Daí veio o O e Outras coisas trouxe para mudar o foco negativo. Trouxe o Ovo e a pergunta de quem surgiu primeiro, se o Ovo ou a galinha, esta vinda com o G. Mas o O também se achegou, com intimidade intrometida, à Individualidade e mostrou que há sempre Outros a se levar em consideração e respeitar. A Individualidade teve que se explicar positiva e se dizer antagônica do Individualismo. Era só confusão lingüística.
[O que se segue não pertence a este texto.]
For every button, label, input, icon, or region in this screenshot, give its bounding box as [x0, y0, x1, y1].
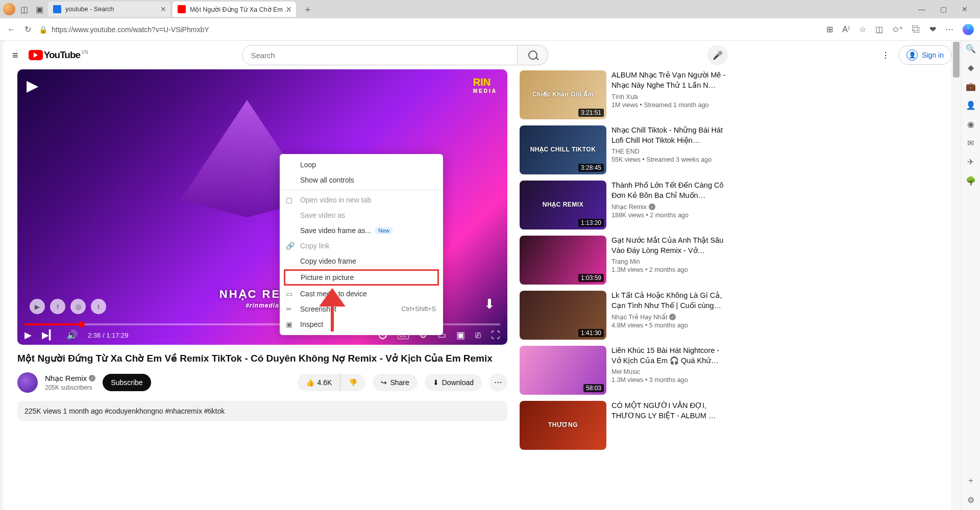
related-item[interactable]: THƯƠNG CÓ MỘT NGƯỜI VẪN ĐỢI, THƯƠNG LY B… — [520, 401, 729, 450]
copilot-icon[interactable] — [963, 24, 974, 35]
reload-button[interactable]: ↻ — [22, 24, 33, 34]
voice-search-button[interactable]: 🎤 — [707, 45, 728, 65]
related-item[interactable]: 1:03:59 Gạt Nước Mắt Của Anh Thật Sâu Và… — [520, 236, 729, 285]
inspect-icon: ▣ — [286, 320, 292, 328]
minimize-button[interactable]: — — [915, 5, 929, 13]
dislike-button[interactable]: 👎 — [340, 374, 365, 391]
fullscreen-button[interactable]: ⛶ — [491, 330, 500, 341]
tab-search[interactable]: youtube - Search ✕ — [48, 2, 170, 17]
theater-button[interactable]: ▣ — [456, 329, 465, 341]
close-icon[interactable]: ✕ — [286, 5, 292, 13]
sidebar-add-icon[interactable]: ＋ — [967, 475, 975, 486]
back-button[interactable]: ← — [6, 25, 16, 34]
person-icon: 👤 — [906, 49, 918, 61]
related-title: Nhạc Chill Tiktok - Những Bài Hát Lofi C… — [611, 125, 729, 145]
cast-icon[interactable]: ⎚ — [475, 330, 481, 341]
hamburger-icon[interactable]: ≡ — [12, 49, 18, 61]
sidebar-shopping-icon[interactable]: 💼 — [966, 82, 976, 91]
menu-show-controls[interactable]: Show all controls — [280, 172, 443, 188]
tw-bubble-icon[interactable]: t — [91, 299, 106, 314]
sidebar-tools-icon[interactable]: ◆ — [968, 63, 974, 72]
sidebar-outlook-icon[interactable]: ✉ — [967, 138, 974, 148]
favorite-icon[interactable]: ☆ — [859, 24, 866, 34]
subscribe-button[interactable]: Subscribe — [103, 374, 151, 391]
time-display: 2:36 / 1:17:29 — [88, 332, 129, 339]
tabs-overview-icon[interactable]: ▣ — [33, 5, 46, 14]
ig-bubble-icon[interactable]: ◎ — [70, 299, 86, 314]
related-stats: 188K views • 2 months ago — [611, 212, 729, 219]
mic-icon: 🎤 — [713, 50, 723, 60]
channel-name[interactable]: Nhạc Remix — [45, 374, 87, 383]
tab-title: Một Người Đứng Từ Xa Chờ Em … — [190, 6, 291, 13]
related-item[interactable]: 58:03 Liên Khúc 15 Bài Hát Nightcore - V… — [520, 346, 729, 395]
sidebar-m365-icon[interactable]: ◉ — [967, 119, 974, 129]
like-button[interactable]: 👍4.6K — [298, 374, 341, 391]
menu-cast[interactable]: ▭Cast media to device — [280, 286, 443, 301]
close-window-button[interactable]: ✕ — [958, 5, 972, 13]
new-tab-button[interactable]: ＋ — [298, 3, 317, 15]
related-item[interactable]: NHẠC REMIX1:13:20 Thành Phố Lớn Tết Đến … — [520, 181, 729, 230]
duration-badge: 58:03 — [583, 384, 604, 392]
related-channel: Tình Xưa — [611, 93, 729, 100]
menu-screenshot[interactable]: ✂ScreenshotCtrl+Shift+S — [280, 301, 443, 317]
download-overlay-icon[interactable]: ⬇ — [484, 296, 495, 312]
collections-icon[interactable]: ⿻ — [912, 25, 920, 34]
download-button[interactable]: ⬇Download — [425, 374, 482, 391]
youtube-icon — [178, 5, 186, 13]
duration-badge: 1:03:59 — [578, 274, 604, 282]
tab-youtube[interactable]: Một Người Đứng Từ Xa Chờ Em … ✕ — [173, 2, 296, 17]
search-button[interactable] — [518, 45, 548, 65]
youtube-logo[interactable]: YouTube VN — [29, 49, 88, 61]
channel-avatar[interactable] — [17, 372, 38, 393]
extensions-icon[interactable]: ⊞ — [826, 24, 833, 34]
menu-inspect[interactable]: ▣Inspect — [280, 317, 443, 332]
related-title: CÓ MỘT NGƯỜI VẪN ĐỢI, THƯƠNG LY BIỆT - A… — [611, 401, 729, 421]
close-icon[interactable]: ✕ — [160, 5, 166, 13]
related-item[interactable]: Chiếc Khăn Gió Ấm3:21:51 ALBUM Nhạc Trẻ … — [520, 70, 729, 119]
sidebar-settings-icon[interactable]: ⚙ — [967, 495, 974, 505]
sidebar-people-icon[interactable]: 👤 — [966, 100, 976, 110]
sidebar-search-icon[interactable]: 🔍 — [966, 44, 976, 54]
performance-icon[interactable]: ❤︎ — [929, 24, 936, 34]
volume-icon[interactable]: 🔊 — [66, 329, 78, 341]
sidebar-send-icon[interactable]: ✈ — [967, 157, 974, 167]
more-actions-button[interactable]: ⋯ — [489, 373, 507, 392]
menu-loop[interactable]: Loop — [280, 157, 443, 172]
menu-copy-frame[interactable]: Copy video frame — [280, 253, 443, 269]
workspaces-icon[interactable]: ◫ — [17, 5, 31, 14]
split-screen-icon[interactable]: ◫ — [875, 24, 883, 34]
description-box[interactable]: 225K views 1 month ago #coduyenkhongno #… — [17, 401, 507, 421]
settings-menu-icon[interactable]: ⋯ — [945, 24, 953, 34]
thumbs-down-icon: 👎 — [349, 378, 357, 387]
favorites-bar-icon[interactable]: ✩⁺ — [892, 24, 903, 34]
menu-save-frame[interactable]: Save video frame as...New — [280, 223, 443, 238]
play-button[interactable]: ▶ — [24, 329, 32, 341]
related-title: Thành Phố Lớn Tết Đến Càng Cô Đơn Kẻ Bôn… — [611, 181, 729, 200]
address-bar[interactable]: 🔒 https://www.youtube.com/watch?v=U-VSiP… — [39, 26, 820, 34]
menu-picture-in-picture[interactable]: Picture in picture — [284, 269, 439, 286]
yt-bubble-icon[interactable]: ▶ — [30, 299, 45, 314]
browser-profile-avatar[interactable] — [3, 3, 15, 15]
settings-icon[interactable]: ⋮ — [881, 50, 890, 60]
next-button[interactable]: ▶▎ — [42, 329, 56, 341]
fb-bubble-icon[interactable]: f — [50, 299, 65, 314]
maximize-button[interactable]: ▢ — [936, 5, 950, 13]
newtab-icon: ▢ — [286, 196, 292, 204]
related-item[interactable]: 1:41:30 Lk Tất Cả Hoặc Không Là Gì Cả, C… — [520, 291, 729, 340]
search-input[interactable] — [242, 45, 518, 65]
share-button[interactable]: ↪Share — [373, 374, 417, 391]
menu-save-video: Save video as — [280, 208, 443, 223]
url-text: https://www.youtube.com/watch?v=U-VSiPhm… — [52, 26, 209, 34]
sidebar-efficiency-icon[interactable]: 🌳 — [966, 176, 976, 186]
verified-icon: ✓ — [89, 375, 95, 381]
social-bubbles: ▶ f ◎ t — [30, 299, 106, 314]
thumbnail: 1:41:30 — [520, 291, 606, 340]
duration-badge: 1:41:30 — [578, 329, 604, 337]
signin-button[interactable]: 👤 Sign in — [899, 45, 951, 65]
read-aloud-icon[interactable]: A⁾ — [842, 24, 850, 34]
related-stats: 1.3M views • 3 months ago — [611, 376, 729, 384]
page-scrollbar[interactable] — [951, 41, 961, 510]
related-item[interactable]: NHẠC CHILL TIKTOK3:28:45 Nhạc Chill Tikt… — [520, 125, 729, 174]
related-channel: Nhạc Trẻ Hay Nhất ✓ — [611, 313, 729, 321]
thumbnail: NHẠC REMIX1:13:20 — [520, 181, 606, 230]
O P então trouxe o Poder, e este, mal usado, a Podridão e a Pobreza. As sombras vindas com o D adoram o Poder, mas o bom uso é algo que a elas falta fazer. Usam-no por prazer. Poder pelo poder. Do poder surgiram Príncipes e Princesas, e o I não conseguiu conter o Imaginário e a Ilusão, tão Perigosos. O C, então, deixou cair da Caixa que trouxera Contos de fadas e verdadeiros Cúmulos praticados pela Humanidade (sobressaltou-se o H!), tendo o Poder como base. O P, vendo aquilo, exclamou: "Puta que os pariu!", e ficou mesmo Puto, pois era letra de pudor.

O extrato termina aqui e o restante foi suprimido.